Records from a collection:
--- START ---
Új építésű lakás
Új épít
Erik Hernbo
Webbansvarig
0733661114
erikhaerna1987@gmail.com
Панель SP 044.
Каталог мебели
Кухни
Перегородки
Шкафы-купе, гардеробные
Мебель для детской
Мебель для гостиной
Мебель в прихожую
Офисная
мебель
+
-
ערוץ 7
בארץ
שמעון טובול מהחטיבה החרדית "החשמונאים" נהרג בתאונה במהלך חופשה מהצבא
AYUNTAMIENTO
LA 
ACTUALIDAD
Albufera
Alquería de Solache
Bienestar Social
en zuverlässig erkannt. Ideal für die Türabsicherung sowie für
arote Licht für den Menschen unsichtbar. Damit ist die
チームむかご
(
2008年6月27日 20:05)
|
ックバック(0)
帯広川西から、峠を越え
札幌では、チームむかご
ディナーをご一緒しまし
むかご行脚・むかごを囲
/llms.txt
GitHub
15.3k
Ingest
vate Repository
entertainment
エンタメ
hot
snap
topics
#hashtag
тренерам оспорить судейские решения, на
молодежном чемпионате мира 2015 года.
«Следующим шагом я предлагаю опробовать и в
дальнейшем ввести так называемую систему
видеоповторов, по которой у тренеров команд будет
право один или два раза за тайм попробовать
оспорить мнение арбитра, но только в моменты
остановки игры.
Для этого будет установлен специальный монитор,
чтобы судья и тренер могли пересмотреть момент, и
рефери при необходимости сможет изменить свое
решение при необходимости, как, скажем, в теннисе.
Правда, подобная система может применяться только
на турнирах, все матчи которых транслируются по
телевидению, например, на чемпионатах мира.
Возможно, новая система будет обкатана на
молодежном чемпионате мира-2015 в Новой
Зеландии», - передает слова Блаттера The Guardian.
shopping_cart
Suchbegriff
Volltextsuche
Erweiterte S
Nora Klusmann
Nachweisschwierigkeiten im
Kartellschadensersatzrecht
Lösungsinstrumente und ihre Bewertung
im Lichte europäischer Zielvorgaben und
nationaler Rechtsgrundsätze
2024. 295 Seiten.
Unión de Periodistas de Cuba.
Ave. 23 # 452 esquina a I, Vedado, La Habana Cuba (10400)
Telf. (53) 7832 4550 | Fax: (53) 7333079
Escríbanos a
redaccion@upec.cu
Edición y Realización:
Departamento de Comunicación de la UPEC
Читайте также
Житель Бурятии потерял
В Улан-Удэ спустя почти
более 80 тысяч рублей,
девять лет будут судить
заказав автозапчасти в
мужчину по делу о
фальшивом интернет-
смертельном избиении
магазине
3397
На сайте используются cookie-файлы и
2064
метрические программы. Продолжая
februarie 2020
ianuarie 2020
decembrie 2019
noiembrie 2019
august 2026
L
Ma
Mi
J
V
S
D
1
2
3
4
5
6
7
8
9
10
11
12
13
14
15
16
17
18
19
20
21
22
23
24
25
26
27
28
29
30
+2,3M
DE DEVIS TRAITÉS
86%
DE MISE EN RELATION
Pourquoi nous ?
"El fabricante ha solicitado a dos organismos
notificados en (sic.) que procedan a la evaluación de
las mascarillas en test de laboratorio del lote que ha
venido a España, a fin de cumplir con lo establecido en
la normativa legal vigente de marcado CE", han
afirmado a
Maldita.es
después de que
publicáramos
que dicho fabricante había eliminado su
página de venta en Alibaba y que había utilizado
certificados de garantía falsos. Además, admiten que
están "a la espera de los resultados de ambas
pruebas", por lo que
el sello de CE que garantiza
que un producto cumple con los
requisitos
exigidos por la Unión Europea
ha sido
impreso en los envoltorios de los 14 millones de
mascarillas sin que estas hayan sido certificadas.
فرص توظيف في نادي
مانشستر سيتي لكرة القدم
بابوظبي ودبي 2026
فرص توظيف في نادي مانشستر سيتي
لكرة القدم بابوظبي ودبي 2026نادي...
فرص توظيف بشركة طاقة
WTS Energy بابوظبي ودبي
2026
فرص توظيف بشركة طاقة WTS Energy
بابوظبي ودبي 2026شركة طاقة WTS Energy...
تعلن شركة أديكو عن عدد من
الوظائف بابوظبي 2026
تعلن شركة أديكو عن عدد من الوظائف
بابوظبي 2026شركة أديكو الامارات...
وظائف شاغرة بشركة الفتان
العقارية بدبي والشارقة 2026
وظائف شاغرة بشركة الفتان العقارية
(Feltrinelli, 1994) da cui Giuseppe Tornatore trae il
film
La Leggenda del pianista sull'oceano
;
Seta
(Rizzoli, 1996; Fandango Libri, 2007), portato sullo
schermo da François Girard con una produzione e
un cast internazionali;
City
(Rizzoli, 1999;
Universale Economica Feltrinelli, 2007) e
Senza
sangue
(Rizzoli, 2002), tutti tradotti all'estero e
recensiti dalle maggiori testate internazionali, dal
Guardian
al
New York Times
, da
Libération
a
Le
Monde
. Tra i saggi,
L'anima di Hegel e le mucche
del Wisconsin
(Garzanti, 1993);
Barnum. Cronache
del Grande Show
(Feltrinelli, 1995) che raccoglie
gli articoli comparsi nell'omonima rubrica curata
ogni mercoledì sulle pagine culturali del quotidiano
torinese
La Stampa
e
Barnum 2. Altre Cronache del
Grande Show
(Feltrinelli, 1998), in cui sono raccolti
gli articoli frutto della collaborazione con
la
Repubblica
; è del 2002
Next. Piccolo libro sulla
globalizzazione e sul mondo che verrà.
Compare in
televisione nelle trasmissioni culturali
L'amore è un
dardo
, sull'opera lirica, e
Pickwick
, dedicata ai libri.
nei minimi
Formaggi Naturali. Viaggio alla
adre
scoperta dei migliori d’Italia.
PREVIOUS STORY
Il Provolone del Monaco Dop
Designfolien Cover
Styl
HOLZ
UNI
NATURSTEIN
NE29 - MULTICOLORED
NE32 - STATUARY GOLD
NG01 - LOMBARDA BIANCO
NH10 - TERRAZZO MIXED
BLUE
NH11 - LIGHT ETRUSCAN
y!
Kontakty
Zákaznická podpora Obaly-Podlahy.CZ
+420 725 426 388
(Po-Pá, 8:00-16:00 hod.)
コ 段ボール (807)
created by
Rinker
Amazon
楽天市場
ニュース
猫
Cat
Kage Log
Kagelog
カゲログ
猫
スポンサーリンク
--- END ---
- **WORK REQUEST**
Task for the records above: copy every line in which the word "чемпионате" occurs.

- **TASK RESULT**
молодежном чемпионате мира 2015 года.
молодежном чемпионате мира-2015 в Новой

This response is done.